Lopez' discovery has been dubbed the Big Ring (although it is actually shaped more like a coil). While not a precise sphere, it is about 1.3 billion light-years in diameter and 4 billion light-years in circumference.
Lopez found it in the same area as her previous discovery, the Giant Arc, which is 3.3 billion-light years across.
"Neither of these two ultra-large structures is easy to explain in our current understanding of the universe," Lopez said in a statement.
"And their ultra-large sizes, distinctive shapes, and cosmological proximity must surely be telling us something important —but what exactly?"
The Big Ring is particularly confusing because it challenges the Cosmological Principle, a foundational assumption in science which states that the laws of physics are the same here on Earth as they are elsewhere in the universe.
In other words, the parts of the universe we can see from our vantage point on Earth are likely to look more or less the same as those we can't see.
But that principle breaks down when you find two ultra-large structures in much the same place in the universe: They shouldn't exist, according to our understanding of physics.
Current theories suggest chains of galaxies have a size limit of about 1.2 billion light-years. But the Giant Arc and the Big Ring are far beyond that limit.
"From current cosmological theories we didn't think structures on this scale were possible," Lopez said.
"We could expect maybe one exceedingly large structure in all our observable universe. Yet, the Big Ring and the Giant Arc are two huge structures and are even cosmological neighbors, which is extraordinarily fascinating."
So how can not one, but two huge structures that break our understanding of the universe both exist in the same place, when neither should exist at all?
It's possible that a theory of the universe called Conformal Cyclic Cosmology could help explain the Giant Arc and the Big Ring.
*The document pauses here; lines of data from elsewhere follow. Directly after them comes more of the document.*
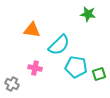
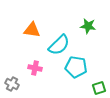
green star: moved 12 px down
green square: moved 14 px down
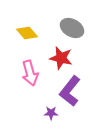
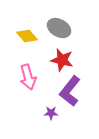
gray ellipse: moved 13 px left
yellow diamond: moved 3 px down
red star: moved 1 px right, 2 px down
pink arrow: moved 2 px left, 4 px down
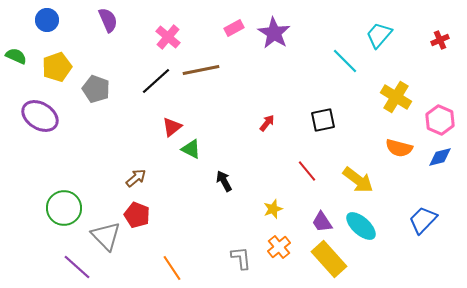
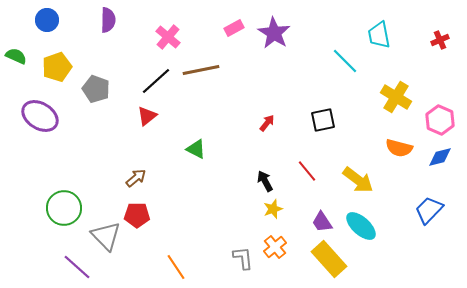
purple semicircle: rotated 25 degrees clockwise
cyan trapezoid: rotated 52 degrees counterclockwise
red triangle: moved 25 px left, 11 px up
green triangle: moved 5 px right
black arrow: moved 41 px right
red pentagon: rotated 20 degrees counterclockwise
blue trapezoid: moved 6 px right, 10 px up
orange cross: moved 4 px left
gray L-shape: moved 2 px right
orange line: moved 4 px right, 1 px up
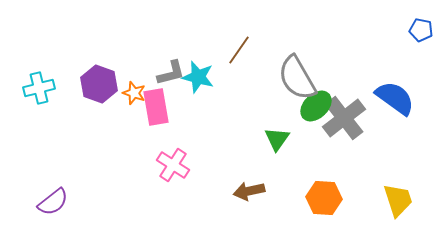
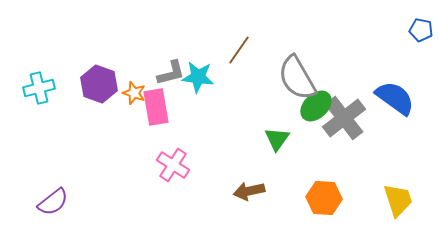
cyan star: rotated 8 degrees counterclockwise
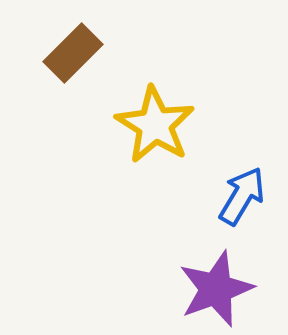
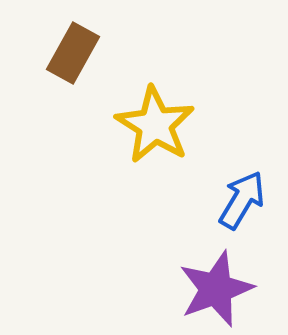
brown rectangle: rotated 16 degrees counterclockwise
blue arrow: moved 4 px down
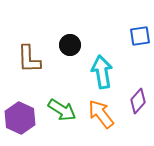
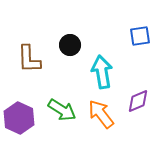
purple diamond: rotated 25 degrees clockwise
purple hexagon: moved 1 px left
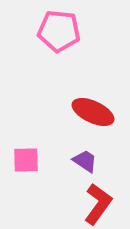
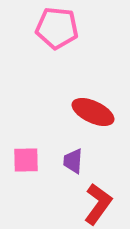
pink pentagon: moved 2 px left, 3 px up
purple trapezoid: moved 12 px left; rotated 120 degrees counterclockwise
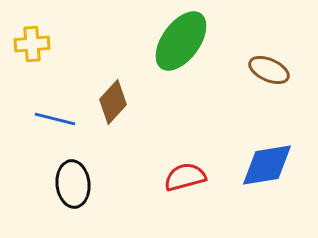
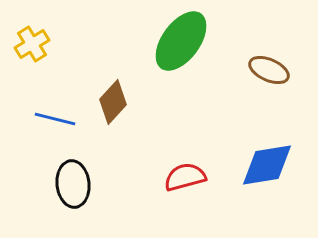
yellow cross: rotated 28 degrees counterclockwise
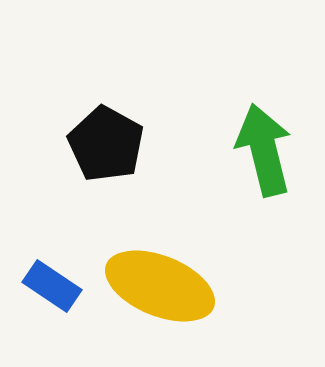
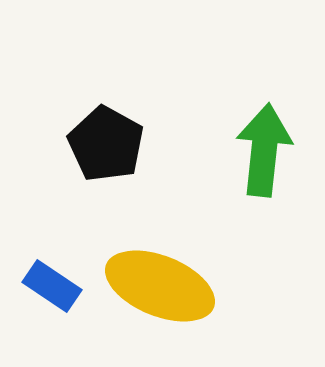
green arrow: rotated 20 degrees clockwise
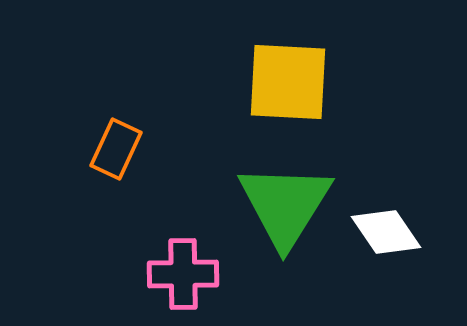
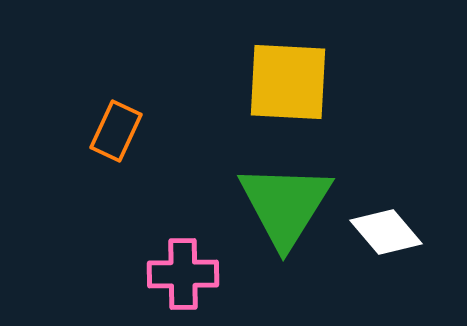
orange rectangle: moved 18 px up
white diamond: rotated 6 degrees counterclockwise
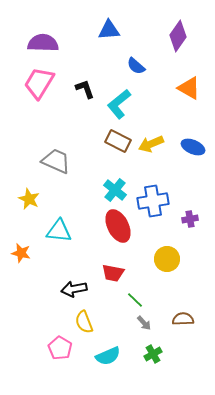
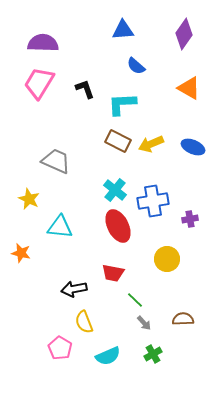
blue triangle: moved 14 px right
purple diamond: moved 6 px right, 2 px up
cyan L-shape: moved 3 px right; rotated 36 degrees clockwise
cyan triangle: moved 1 px right, 4 px up
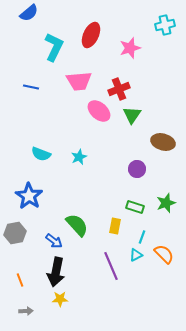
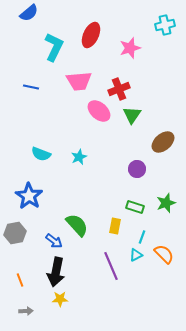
brown ellipse: rotated 55 degrees counterclockwise
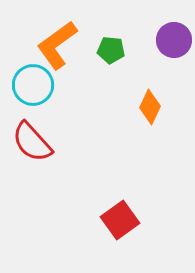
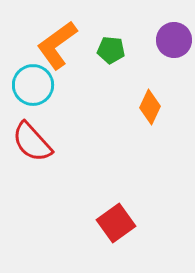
red square: moved 4 px left, 3 px down
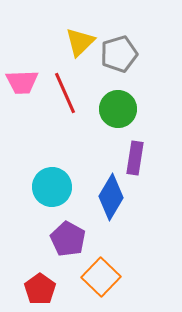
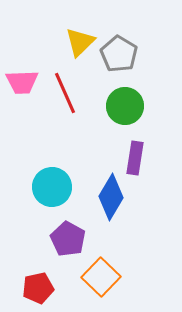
gray pentagon: rotated 24 degrees counterclockwise
green circle: moved 7 px right, 3 px up
red pentagon: moved 2 px left, 1 px up; rotated 24 degrees clockwise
This theory, proposed by Nobel-prize winning physicist Roger Penrose, suggests that the universe is on an infinite rinse and repeat cycle —and the Big Ring could be an imprint of the Giant Arc, or vice versa— like a stain that is near impossible to remove.
It will take many more observations to try and grapple with these questions, however —and possibly give rise to new physics.
"Identifying two extraordinary ultra-large structures in such close configuration raises the possibility that together they form an even more extraordinary cosmological system," Lopez said.